Invent

Trade Secrets: Harvey Smith & Raphael Colantonio


Our stealth interview series kicks off with Arkane Studios’ Harvey Smith and Raphael Colantonio. Read their thoughts on the future of the stealth genre here!

 


Arkane Studios
Developer:
Harvey Smith (Co-creative Director of Dishonored)
Developer: Raphael Colantonio (President of Arkane Studios, Co-creative Director of Dishonored)
Game: Dishonored
Due: 2012
www.dishonored.com

 

Harvey Smith and Raphael Colantonio are both games industry veterans, having brought us Deus Ex and Arx Fatalis respectively. Now, they’re joining forces at Arkane Studios to develop Dishonored – a first-person stealth-action game set in a stunning steampunk world where the player’s abilities themselves border upon the arcane. Below, we extract their thoughts on the future of  the stealth genre.


Sneaky Bastards: What is it that attracts you to stealth gameplay?

Raf: The great thing about stealth gameplay is the feeling of being somewhere I’m not allowed to be. The excitement that arises from the fear of getting caught, feeling like a predator. All of these things are emotions that we all felt as kids, playing hide and seek, or sneaking in the ‘forbidden’ room of the house.

Harvey: Yes, totally. And in games, there’s something satisfying about the tension that comes from toying with imperfect AI awareness, knowing that a stressful moment can turn violent. I’ve heard some of the guys who worked on Thief say, “surfing the edges of the AI’s awareness,” and “sublime tension.” Both are great ways of summing up the experience of playing those games, which are among some of our favorites.

Raf: Also, we both really love eavesdropping on characters in the world, gathering little bits of color.


Why do you think stealth games fell out of popularity?

Harvey: I think the “fantasy” of sneaking and spying is evergreen in terms of interest. And stealth is always a rich area for cool game mechanics, especially as developers look for new elements to model or simulate. But I think it’s a harder thing to pull off; balancing a game with stealth is a bit of a challenge. This is especially true of a game that allows combat and stealth as options at any time.

Raf: I don’t know that they have really fallen out of popularity, unless you’re referring to strictly stealth-centric games. I would say that a lot of recent games have integrated stealth as a tool, or one option. So the gameplay has merged with existing genres: Uncharted 3, Far Cry 2, Deus Ex 3, Skyrim, Assassin’s Creed, Mass Effect, etc.


What are your thoughts on stealth gameplay being included as one possible path or playstyle, as opposed to the main focus of a game?

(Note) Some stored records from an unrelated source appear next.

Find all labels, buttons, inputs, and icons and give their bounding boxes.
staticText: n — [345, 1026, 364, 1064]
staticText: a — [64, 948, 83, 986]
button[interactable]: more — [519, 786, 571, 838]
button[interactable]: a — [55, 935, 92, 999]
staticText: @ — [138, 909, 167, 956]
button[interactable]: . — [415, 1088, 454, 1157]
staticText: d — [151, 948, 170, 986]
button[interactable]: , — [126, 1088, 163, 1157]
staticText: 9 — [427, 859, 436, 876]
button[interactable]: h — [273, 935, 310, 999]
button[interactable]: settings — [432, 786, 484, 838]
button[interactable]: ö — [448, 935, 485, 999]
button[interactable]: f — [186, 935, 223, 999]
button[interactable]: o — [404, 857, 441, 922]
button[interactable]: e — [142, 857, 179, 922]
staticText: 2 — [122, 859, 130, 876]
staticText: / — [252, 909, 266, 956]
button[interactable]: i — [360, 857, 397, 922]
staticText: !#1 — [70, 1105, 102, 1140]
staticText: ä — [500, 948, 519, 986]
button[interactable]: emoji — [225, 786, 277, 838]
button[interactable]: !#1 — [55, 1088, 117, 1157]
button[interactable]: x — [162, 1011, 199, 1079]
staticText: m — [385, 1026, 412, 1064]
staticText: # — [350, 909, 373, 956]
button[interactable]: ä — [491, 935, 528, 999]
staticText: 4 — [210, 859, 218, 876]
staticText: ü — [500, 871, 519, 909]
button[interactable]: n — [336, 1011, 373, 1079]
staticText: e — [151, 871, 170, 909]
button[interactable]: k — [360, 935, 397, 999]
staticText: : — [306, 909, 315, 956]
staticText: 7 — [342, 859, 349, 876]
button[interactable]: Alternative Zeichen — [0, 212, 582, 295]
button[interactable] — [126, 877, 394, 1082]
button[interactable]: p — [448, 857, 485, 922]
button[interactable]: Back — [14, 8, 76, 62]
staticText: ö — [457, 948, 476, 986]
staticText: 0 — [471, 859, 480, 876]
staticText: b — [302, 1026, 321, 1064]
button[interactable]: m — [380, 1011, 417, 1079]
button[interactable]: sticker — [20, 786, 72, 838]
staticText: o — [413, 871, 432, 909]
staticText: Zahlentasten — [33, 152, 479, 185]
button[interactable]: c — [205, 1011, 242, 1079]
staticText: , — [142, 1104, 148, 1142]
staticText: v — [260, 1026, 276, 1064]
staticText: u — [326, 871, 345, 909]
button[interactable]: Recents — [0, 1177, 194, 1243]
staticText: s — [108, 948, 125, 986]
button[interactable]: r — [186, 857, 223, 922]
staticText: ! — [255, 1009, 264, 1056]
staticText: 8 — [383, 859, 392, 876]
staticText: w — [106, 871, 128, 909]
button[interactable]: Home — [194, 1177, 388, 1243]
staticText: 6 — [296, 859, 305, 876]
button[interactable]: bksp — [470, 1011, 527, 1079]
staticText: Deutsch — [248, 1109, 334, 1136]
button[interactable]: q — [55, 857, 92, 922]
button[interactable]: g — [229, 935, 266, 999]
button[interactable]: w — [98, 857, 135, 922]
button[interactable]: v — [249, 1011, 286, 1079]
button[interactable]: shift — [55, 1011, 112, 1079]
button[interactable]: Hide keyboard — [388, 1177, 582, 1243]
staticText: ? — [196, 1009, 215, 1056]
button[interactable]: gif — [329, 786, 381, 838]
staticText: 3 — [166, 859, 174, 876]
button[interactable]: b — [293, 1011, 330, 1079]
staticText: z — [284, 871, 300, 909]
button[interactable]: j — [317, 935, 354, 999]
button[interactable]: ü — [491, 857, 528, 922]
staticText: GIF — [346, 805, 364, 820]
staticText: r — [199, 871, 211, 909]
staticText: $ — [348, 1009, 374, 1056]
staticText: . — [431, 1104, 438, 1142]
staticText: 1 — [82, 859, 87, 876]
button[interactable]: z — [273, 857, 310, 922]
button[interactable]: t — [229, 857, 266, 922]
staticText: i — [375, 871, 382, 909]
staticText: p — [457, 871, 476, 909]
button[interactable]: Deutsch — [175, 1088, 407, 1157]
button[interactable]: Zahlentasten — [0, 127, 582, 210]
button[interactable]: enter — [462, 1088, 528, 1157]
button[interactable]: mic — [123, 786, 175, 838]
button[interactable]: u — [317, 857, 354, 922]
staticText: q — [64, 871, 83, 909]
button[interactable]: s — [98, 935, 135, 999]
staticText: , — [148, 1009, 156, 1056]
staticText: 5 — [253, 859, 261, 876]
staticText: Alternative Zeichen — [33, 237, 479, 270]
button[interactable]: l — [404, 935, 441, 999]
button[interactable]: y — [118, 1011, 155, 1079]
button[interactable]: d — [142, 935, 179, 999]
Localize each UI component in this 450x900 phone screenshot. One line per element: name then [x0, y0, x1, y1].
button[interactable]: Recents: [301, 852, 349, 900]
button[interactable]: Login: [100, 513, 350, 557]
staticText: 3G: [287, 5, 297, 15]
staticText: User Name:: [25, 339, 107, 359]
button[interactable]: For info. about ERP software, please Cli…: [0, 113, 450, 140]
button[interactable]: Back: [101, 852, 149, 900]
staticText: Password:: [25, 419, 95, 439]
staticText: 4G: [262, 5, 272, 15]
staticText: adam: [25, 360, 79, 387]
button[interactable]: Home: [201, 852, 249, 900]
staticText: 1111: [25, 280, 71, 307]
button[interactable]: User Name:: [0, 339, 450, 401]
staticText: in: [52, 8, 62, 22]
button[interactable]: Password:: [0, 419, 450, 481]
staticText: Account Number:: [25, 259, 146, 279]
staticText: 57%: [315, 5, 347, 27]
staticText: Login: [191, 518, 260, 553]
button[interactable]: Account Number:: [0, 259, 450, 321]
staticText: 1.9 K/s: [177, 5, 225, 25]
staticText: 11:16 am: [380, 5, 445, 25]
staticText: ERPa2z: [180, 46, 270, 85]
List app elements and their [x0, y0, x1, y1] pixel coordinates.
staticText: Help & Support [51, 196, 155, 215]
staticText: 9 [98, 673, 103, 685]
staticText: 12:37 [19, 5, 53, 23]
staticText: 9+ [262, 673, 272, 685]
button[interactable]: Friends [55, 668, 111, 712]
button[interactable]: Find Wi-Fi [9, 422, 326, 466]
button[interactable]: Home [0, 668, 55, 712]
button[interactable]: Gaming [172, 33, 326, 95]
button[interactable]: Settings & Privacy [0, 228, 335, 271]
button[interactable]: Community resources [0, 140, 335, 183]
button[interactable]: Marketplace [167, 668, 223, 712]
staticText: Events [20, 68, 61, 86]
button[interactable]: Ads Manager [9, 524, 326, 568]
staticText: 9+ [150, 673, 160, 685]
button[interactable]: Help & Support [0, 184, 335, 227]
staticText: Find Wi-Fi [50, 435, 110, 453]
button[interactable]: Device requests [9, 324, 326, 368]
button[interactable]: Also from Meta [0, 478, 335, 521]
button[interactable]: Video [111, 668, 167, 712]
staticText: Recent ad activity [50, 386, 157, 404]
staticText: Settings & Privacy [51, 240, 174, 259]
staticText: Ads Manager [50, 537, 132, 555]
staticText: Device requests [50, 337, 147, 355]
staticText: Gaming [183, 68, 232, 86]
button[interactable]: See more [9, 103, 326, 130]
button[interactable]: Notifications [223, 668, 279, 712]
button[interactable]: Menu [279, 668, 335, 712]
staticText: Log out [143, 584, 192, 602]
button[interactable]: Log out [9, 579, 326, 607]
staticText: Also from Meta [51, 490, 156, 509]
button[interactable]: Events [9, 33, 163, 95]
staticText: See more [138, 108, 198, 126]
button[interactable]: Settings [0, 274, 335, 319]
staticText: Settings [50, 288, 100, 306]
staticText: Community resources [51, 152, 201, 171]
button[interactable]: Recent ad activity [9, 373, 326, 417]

Raf: This is the approach we’re taking with Dishonored: you can chose a stealth approach or attack head on, or in combination. My personal thought on this is that it supports simulation and player choice, which is always a good thing from our standpoint.

Harvey: One could argue that the game is stronger with a pure focus on stealth, but like Raf said we find it more interesting when a range of options present themselves. To us, the most interesting games constantly present the player with inputs and outputs that work in as many general cases as possible: gradients related to movement, powers/weapons, morality, and enemy perception. So many things can happen in that environment that the end result feels like something the player authored. Personally, I think analogue awareness would add to many games. If I play a zombie apocalypse game or a shooter, I really want to be able to play cat and mouse. Far Cry 2 is one of my favorite shooters of all time, for instance.


The most interesting games constantly present the player with inputs and outputs that work in as many general cases as possible: gradients related to movement, powers/weapons, morality, and enemy perception.


What would a way forward for stealth gameplay be?

Raf: For one, better player perception/awareness of his environment/state. So far, in first-person or third-person stealth games, there is often an ambiguity when it comes to “Am I hidden right now? Can I be heard?” So we often rely on UI like stealth gems, NPC emoticons, etc, as a means of conveying that feedback. It would be great to only rely exclusively on NPC behaviors and environmental affordance, but that would require a crazy high level of fidelity before we could get away with these things without using UI.

Harvey: I’m an optimist. I think it just comes down to lots of teams iterating on various approaches. Right now we see a few realistically-presented, immersive attempts at allowing for sneaking every few years, and occasionally we see some more abstract arcade-style ‘avoid detection’ games, but it would be cool if more people were trying different things; something more modal might be interesting, too, alternating between the two approaches. Seeing more teams escape the military/soldier fiction and still work on stealth mechanics would be interesting. Aside from Dishonored or any of the other stealth-oriented games coming, look at indie games like Monaco or Spy Party, both of which play with perception, timing and subterfuge in very different ways. Imagine if you hosted some kind of stealth game jam, offset by 6 months with the current game jam. Imagine what people might do with that as a focus.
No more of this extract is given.